▼

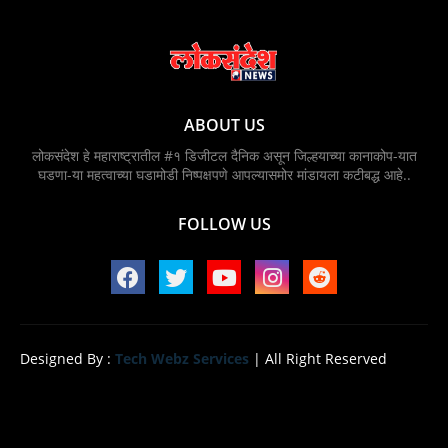
ABOUT US
लोकसंदेश हे महाराष्ट्रातील #१ डिजीटल दैनिक असून जिल्हयाच्या कानाकोप-यात
घडणा-या महत्वाच्या घडामोडी निष्पक्षपणे आपल्यासमोर मांडायला कटीबद्ध आहे..
FOLLOW US
Designed By :
Tech Webz Services
| All Right Reserved
Home
About
Contact us
Privacy Policy
Design by -
Blogger Templates
| Distributed by
BloggerTemplate.org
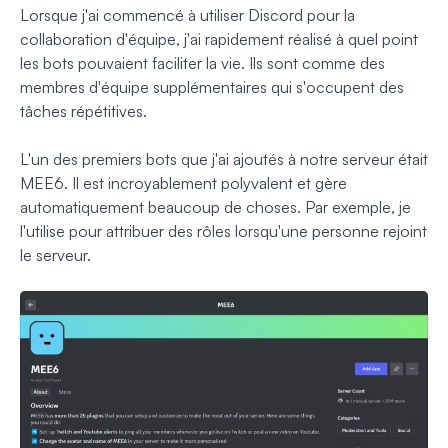
Lorsque j'ai commencé à utiliser Discord pour la
collaboration d'équipe, j'ai rapidement réalisé à quel point
les bots pouvaient faciliter la vie. Ils sont comme des
membres d'équipe supplémentaires qui s'occupent des
tâches répétitives.
L'un des premiers bots que j'ai ajoutés à notre serveur était
MEE6. Il est incroyablement polyvalent et gère
automatiquement beaucoup de choses. Par exemple, je
l'utilise pour attribuer des rôles lorsqu'une personne rejoint
le serveur.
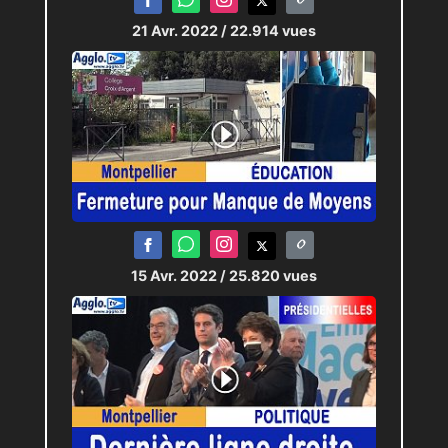
21 Avr. 2022
/ 22.914 vues
15 Avr. 2022
/ 25.820 vues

▲

PROBLEM TO WORK ON:
Images stay out; the entries above are to be printed exactly.

COMPLETED TASK:
ABOUT US
लोकसंदेश हे महाराष्ट्रातील #१ डिजीटल दैनिक असून जिल्हयाच्या कानाकोप-यात
घडणा-या महत्वाच्या घडामोडी निष्पक्षपणे आपल्यासमोर मांडायला कटीबद्ध आहे..
FOLLOW US
Designed By :
Tech Webz Services
| All Right Reserved
Home
About
Contact us
Privacy Policy
Design by -
Blogger Templates
| Distributed by
BloggerTemplate.org
Lorsque j'ai commencé à utiliser Discord pour la
collaboration d'équipe, j'ai rapidement réalisé à quel point
les bots pouvaient faciliter la vie. Ils sont comme des
membres d'équipe supplémentaires qui s'occupent des
tâches répétitives.
L'un des premiers bots que j'ai ajoutés à notre serveur était
MEE6. Il est incroyablement polyvalent et gère
automatiquement beaucoup de choses. Par exemple, je
l'utilise pour attribuer des rôles lorsqu'une personne rejoint
le serveur.
21 Avr. 2022
/ 22.914 vues
15 Avr. 2022
/ 25.820 vues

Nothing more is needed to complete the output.